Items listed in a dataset
—————

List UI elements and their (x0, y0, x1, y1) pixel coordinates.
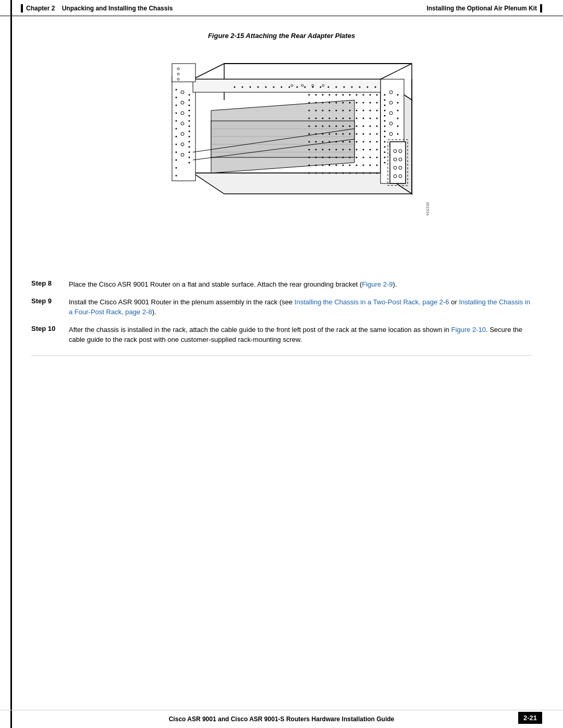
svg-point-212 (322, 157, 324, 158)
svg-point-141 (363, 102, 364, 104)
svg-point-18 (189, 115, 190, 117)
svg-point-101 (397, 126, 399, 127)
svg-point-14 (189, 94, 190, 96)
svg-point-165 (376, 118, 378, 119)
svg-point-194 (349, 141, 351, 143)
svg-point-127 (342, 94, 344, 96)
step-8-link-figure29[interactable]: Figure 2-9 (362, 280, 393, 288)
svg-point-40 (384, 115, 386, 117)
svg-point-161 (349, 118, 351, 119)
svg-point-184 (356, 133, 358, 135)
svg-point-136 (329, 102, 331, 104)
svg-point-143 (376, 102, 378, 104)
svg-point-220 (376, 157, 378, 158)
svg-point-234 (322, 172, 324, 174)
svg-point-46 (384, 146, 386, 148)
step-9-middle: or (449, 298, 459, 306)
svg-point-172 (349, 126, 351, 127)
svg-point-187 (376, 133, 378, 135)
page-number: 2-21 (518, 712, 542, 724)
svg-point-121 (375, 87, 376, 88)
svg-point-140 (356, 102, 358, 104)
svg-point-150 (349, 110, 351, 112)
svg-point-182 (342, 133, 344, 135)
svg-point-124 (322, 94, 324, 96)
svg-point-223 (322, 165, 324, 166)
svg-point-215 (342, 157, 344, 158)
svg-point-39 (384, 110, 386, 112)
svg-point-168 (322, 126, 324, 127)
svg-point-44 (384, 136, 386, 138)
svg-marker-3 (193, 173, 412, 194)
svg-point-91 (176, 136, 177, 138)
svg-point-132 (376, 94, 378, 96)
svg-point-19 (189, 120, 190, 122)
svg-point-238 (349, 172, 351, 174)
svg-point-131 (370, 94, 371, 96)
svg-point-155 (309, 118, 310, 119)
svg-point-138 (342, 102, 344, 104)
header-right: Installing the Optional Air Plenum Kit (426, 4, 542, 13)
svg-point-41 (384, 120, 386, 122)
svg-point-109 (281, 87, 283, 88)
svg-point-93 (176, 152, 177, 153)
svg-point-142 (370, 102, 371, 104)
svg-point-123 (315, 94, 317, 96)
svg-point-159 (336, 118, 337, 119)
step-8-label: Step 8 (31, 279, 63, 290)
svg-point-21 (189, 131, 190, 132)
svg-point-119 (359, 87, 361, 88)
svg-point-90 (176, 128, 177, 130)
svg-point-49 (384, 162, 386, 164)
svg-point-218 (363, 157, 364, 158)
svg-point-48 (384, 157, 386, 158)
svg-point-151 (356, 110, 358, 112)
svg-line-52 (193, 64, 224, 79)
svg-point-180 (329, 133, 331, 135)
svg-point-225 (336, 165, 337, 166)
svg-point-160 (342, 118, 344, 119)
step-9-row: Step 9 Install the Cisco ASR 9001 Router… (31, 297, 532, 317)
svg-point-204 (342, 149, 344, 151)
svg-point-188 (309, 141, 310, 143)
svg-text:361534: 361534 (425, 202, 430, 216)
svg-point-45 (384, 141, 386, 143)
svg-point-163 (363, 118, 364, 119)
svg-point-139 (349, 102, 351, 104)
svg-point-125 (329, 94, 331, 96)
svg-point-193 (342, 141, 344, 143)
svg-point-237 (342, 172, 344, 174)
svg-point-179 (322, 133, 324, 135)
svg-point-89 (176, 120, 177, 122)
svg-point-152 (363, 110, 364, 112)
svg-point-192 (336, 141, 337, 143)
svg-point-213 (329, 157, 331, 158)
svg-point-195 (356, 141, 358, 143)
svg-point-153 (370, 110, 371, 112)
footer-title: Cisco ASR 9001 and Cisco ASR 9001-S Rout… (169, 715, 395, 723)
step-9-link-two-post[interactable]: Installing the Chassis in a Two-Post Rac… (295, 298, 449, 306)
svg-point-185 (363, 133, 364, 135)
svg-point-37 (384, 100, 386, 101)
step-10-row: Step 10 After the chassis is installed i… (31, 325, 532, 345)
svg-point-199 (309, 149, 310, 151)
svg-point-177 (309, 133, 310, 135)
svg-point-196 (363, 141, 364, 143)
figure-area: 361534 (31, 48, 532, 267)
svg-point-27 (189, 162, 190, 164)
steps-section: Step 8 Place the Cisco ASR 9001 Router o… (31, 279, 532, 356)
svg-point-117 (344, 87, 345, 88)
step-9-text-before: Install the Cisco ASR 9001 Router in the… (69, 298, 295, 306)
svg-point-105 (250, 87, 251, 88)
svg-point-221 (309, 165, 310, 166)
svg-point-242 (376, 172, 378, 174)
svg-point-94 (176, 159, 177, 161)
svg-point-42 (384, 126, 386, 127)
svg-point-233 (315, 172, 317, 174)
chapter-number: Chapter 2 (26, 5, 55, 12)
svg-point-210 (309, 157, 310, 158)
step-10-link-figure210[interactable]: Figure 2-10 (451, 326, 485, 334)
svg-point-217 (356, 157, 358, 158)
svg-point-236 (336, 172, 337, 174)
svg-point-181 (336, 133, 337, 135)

—————

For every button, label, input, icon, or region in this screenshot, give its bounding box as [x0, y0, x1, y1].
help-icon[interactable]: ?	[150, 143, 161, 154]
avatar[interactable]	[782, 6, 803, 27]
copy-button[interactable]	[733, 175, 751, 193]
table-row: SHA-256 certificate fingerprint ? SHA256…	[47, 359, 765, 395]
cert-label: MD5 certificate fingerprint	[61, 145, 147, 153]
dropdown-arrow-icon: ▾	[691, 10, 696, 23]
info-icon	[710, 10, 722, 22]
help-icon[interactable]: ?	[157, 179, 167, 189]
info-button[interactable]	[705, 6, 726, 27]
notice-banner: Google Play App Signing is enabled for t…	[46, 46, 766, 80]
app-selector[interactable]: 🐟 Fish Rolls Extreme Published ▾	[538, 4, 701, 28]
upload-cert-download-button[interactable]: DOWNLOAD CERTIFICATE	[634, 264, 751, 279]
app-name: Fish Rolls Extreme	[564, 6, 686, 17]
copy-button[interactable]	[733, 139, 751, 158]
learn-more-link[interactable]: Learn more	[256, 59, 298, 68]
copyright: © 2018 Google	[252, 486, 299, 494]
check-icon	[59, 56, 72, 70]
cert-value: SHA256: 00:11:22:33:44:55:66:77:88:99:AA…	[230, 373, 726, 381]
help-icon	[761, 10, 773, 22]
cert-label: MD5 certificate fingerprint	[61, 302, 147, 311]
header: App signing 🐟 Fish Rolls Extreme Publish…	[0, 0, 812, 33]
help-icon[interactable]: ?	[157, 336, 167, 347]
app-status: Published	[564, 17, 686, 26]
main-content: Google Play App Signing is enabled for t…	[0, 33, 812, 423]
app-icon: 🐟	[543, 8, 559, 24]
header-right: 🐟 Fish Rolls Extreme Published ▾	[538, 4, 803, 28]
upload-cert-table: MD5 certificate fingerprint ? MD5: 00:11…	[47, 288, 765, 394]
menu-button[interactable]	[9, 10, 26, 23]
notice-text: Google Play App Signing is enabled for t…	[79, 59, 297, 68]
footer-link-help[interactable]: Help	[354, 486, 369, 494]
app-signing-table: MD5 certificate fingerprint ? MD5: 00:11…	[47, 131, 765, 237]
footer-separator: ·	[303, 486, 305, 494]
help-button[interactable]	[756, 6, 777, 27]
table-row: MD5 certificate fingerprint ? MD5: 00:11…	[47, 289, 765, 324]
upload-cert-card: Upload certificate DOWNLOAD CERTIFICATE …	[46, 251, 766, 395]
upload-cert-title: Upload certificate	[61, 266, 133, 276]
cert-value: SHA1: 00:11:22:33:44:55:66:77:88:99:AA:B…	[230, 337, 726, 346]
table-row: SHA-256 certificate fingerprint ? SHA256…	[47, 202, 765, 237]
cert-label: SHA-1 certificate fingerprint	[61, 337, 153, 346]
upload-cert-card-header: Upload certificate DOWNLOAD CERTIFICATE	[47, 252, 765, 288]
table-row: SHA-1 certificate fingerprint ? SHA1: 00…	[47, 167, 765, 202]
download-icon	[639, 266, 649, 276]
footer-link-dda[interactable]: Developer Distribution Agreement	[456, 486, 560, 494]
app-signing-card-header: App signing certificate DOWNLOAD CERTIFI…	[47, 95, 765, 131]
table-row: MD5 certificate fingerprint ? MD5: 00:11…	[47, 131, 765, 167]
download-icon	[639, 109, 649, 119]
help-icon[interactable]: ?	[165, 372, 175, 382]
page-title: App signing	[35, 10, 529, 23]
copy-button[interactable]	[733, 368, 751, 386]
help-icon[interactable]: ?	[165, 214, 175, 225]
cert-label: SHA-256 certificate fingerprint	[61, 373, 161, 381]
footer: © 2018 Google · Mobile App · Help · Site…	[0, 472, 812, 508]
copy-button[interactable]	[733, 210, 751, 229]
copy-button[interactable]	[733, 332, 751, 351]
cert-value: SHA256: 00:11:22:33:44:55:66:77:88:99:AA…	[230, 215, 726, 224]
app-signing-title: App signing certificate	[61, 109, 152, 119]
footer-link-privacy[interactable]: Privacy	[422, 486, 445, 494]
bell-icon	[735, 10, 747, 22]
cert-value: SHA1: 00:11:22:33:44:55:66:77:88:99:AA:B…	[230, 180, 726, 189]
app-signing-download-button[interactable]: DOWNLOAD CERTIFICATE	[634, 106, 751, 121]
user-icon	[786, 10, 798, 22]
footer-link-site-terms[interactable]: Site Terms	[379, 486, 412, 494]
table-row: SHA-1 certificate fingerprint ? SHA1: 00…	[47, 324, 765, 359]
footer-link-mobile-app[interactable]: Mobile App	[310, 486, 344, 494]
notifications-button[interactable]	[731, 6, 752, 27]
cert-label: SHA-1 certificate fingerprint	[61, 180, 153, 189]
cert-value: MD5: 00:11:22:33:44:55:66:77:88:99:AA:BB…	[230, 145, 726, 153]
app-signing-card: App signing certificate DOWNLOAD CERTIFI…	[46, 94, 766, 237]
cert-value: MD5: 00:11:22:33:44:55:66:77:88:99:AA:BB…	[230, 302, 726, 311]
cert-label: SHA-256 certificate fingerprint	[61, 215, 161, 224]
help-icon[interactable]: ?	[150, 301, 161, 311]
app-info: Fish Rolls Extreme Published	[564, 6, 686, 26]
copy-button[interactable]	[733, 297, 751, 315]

—————

In the data above, which lines have "header"? Report each of them.

• _Answer below_:
header-right: Installing the Optional Air Plenum Kit (426, 4, 542, 13)
header: App signing 🐟 Fish Rolls Extreme Publish…	[0, 0, 812, 33]
header-right: 🐟 Fish Rolls Extreme Published ▾	[538, 4, 803, 28]
upload-cert-card-header: Upload certificate DOWNLOAD CERTIFICATE	[47, 252, 765, 288]
app-signing-card-header: App signing certificate DOWNLOAD CERTIFI…	[47, 95, 765, 131]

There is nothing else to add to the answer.